== TASK OBJECTIVE ==
Look at each line below and count those with the word "saling"; the answer is that number only.

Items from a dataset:
Start of Block

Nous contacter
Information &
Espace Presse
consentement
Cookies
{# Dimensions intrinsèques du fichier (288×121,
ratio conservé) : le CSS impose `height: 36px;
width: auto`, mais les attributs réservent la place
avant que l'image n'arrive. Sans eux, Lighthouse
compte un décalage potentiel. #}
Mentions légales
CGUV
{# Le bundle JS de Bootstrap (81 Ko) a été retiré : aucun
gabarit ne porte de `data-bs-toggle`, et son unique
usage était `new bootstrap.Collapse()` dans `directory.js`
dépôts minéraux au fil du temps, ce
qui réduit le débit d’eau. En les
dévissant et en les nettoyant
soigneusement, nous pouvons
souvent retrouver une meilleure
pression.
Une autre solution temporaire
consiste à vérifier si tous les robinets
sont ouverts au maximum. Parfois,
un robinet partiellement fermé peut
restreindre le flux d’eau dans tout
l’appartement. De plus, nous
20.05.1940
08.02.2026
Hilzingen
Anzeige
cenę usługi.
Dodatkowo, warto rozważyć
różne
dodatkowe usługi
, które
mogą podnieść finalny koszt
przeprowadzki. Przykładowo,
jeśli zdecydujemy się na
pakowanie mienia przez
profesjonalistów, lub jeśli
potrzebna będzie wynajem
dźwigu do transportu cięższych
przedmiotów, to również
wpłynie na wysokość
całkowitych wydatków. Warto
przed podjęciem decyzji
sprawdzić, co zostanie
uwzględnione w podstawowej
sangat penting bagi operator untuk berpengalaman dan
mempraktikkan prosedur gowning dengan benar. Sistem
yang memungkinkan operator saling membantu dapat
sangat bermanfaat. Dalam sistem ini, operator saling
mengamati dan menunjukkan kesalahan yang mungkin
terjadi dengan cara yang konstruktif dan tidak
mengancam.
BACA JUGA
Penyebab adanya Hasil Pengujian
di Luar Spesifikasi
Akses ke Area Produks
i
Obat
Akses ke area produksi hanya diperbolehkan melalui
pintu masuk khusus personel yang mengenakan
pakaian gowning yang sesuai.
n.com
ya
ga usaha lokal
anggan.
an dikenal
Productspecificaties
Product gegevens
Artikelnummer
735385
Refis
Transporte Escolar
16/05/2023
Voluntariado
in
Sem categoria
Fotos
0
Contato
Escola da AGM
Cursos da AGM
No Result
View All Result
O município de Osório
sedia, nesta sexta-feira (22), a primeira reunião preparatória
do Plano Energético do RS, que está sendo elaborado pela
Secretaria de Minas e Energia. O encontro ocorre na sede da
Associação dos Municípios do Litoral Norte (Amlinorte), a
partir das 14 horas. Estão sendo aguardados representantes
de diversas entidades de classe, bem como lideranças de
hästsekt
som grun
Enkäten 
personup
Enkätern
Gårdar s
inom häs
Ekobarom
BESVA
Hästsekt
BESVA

End of Block

== TASK SOLUTION ==
2